On 7/9/07, Peter Dimov <pdimov@pdimov.com> wrote:
I Wei wrote:
With the boost::function<>::argN_type I can get boost::function's argument type. How can I do with the boost::lambda_functor?
You can't because there is no such thing. A lambda functor such as _1 + 2 can accept (almost) any argument x for which x+1 makes sense. What are you trying to do?

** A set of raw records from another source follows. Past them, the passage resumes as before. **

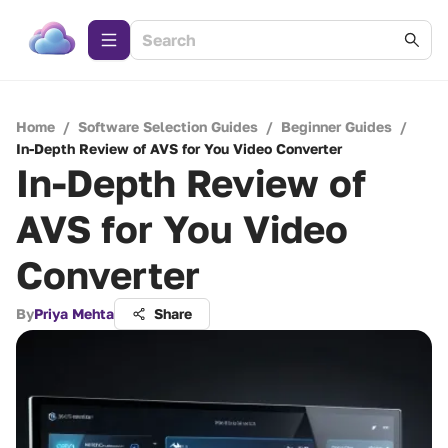
Home
/
Software Selection Guides
/
Beginner Guides
/
In-Depth Review of AVS for You Video Converter
In-Depth Review of
AVS for You Video
Converter
By
Priya Mehta
Share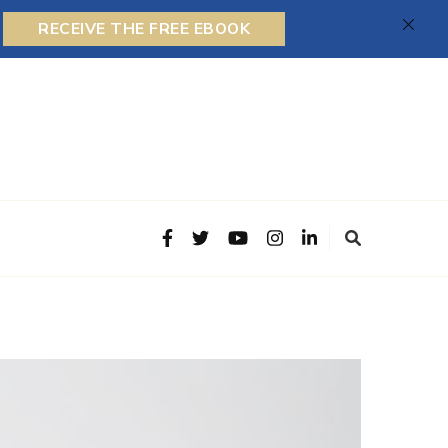
RECEIVE THE FREE EBOOK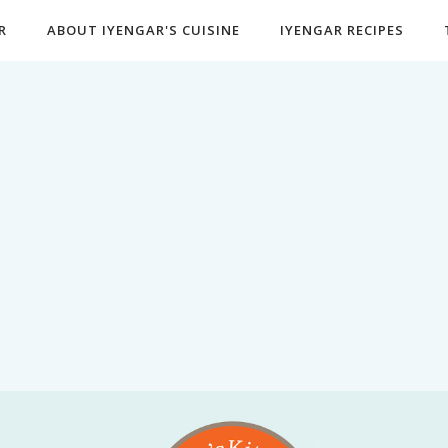
R
ABOUT IYENGAR'S CUISINE
IYENGAR RECIPES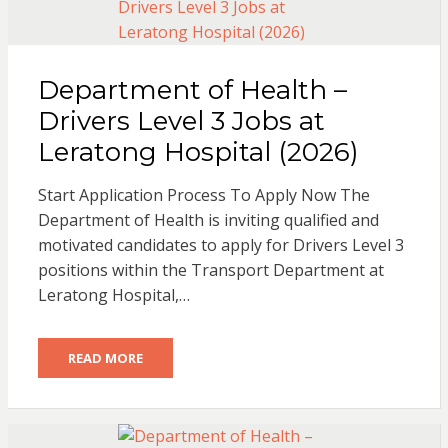
Department of Health –
Drivers Level 3 Jobs at
Leratong Hospital (2026)
Start Application Process To Apply Now The
Department of Health is inviting qualified and
motivated candidates to apply for Drivers Level 3
positions within the Transport Department at
Leratong Hospital,…
READ MORE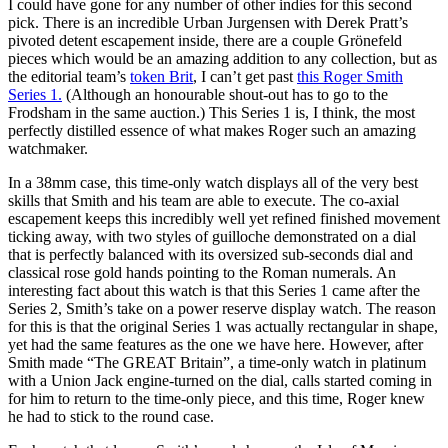
I could have gone for any number of other indies for this second
pick. There is an incredible Urban Jurgensen with Derek Pratt’s
pivoted detent escapement inside, there are a couple Grönefeld
pieces which would be an amazing addition to any collection, but as
the editorial team’s
token Brit
, I can’t get past
this Roger Smith
Series 1.
(Although an honourable shout-out has to go to the
Frodsham in the same auction.) This Series 1 is, I think, the most
perfectly distilled essence of what makes Roger such an amazing
watchmaker.
In a 38mm case, this time-only watch displays all of the very best
skills that Smith and his team are able to execute. The co-axial
escapement keeps this incredibly well yet refined finished movement
ticking away, with two styles of guilloche demonstrated on a dial
that is perfectly balanced with its oversized sub-seconds dial and
classical rose gold hands pointing to the Roman numerals. An
interesting fact about this watch is that this Series 1 came after the
Series 2, Smith’s take on a power reserve display watch. The reason
for this is that the original Series 1 was actually rectangular in shape,
yet had the same features as the one we have here. However, after
Smith made “The GREAT Britain”, a time-only watch in platinum
with a Union Jack engine-turned on the dial, calls started coming in
for him to return to the time-only piece, and this time, Roger knew
he had to stick to the round case.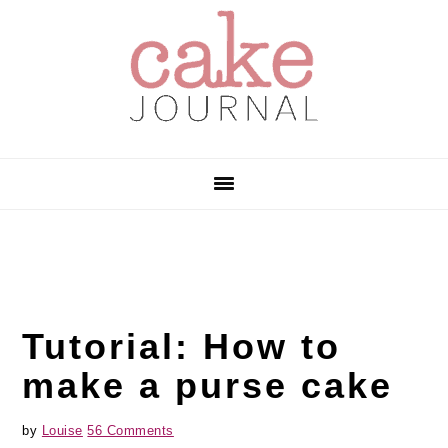
Skip
Skip
Skip
to
to
to
primary
main
primary
navigation
content
sidebar
Tutorial: How to
make a purse cake
by
Louise
56 Comments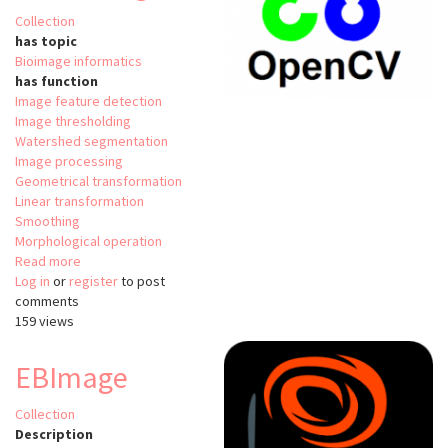
Collection
has topic
Bioimage informatics
has function
Image feature detection
Image thresholding
Watershed segmentation
Image processing
Geometrical transformation
Linear transformation
Smoothing
Morphological operation
Read more
about
Log in
or
register
OpenCV
to post
comments
/
159 views
Image
Processing
EBImage
Collection
Description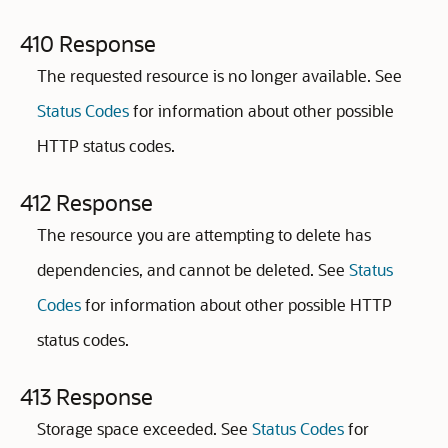
410 Response
The requested resource is no longer available. See
Status Codes
for information about other possible
HTTP status codes.
412 Response
The resource you are attempting to delete has
dependencies, and cannot be deleted. See
Status
Codes
for information about other possible HTTP
status codes.
413 Response
Storage space exceeded. See
Status Codes
for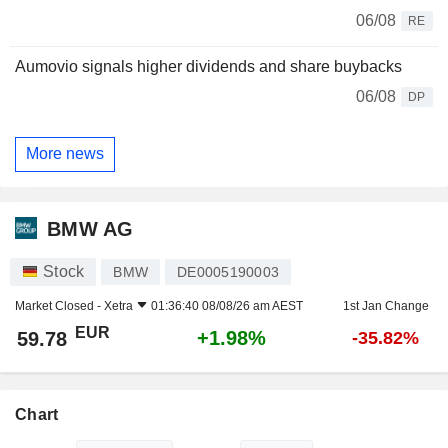
06/08
RE
Aumovio signals higher dividends and share buybacks
06/08
DP
More news
BMW AG
Stock
BMW
DE0005190003
Market Closed -
Xetra
01:36:40 08/08/26 am AEST
1st Jan Change
EUR
+1.98%
59.78
-35.82%
Chart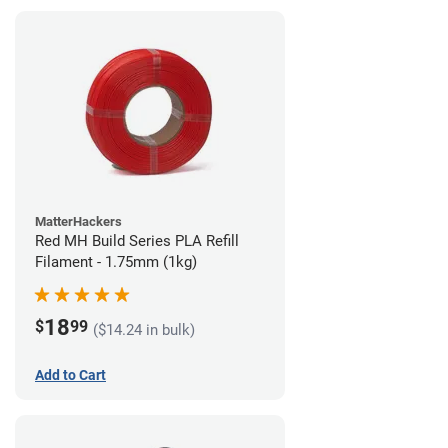
MatterHackers
Red MH Build Series PLA Refill
Filament - 1.75mm (1kg)
18
$
99
($14.24 in bulk)
Add to Cart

This is my situation: #include "boost/function.hpp" #include "boost/lambda/bind.hpp" #include "boost/shared_ptr.hpp" template <bool b> struct getter { template<typename T1, typename T2> void do_get(int n, T2 f) { // do something; } }; template <> struct getter<true> { template<typename T1, typename T2> void do_get(int n, T2 f) { // do something else; } }; template <typename T1, typename T2> void func(int n, T2 f) { typedef typename T2::arg1_type arg1_type; getter< boost::is_same< arg1_type, boost::shared_ptr<T1> >::value >do_get<T1, boost::function<void(arg1_type)> >(n, f); } class Foo { }; void foo(int n, Foo t) { } int main() { func<Foo>(1, boost::lambda::bind(&foo, 0, boost::lambda::_1)); return 0; } because the boost::lambda::bind return a lambda_functor, the " typedef typename T2::arg1_type arg1_type;" is wrong, if I add the second template argument to the caller func as func<Foo, boost::function<void(Foo)> >, everything will be ok. But there are a lot of similar calls with different second template argument, I want the compiler deduce it by the caller function's actual argument. How can I do that?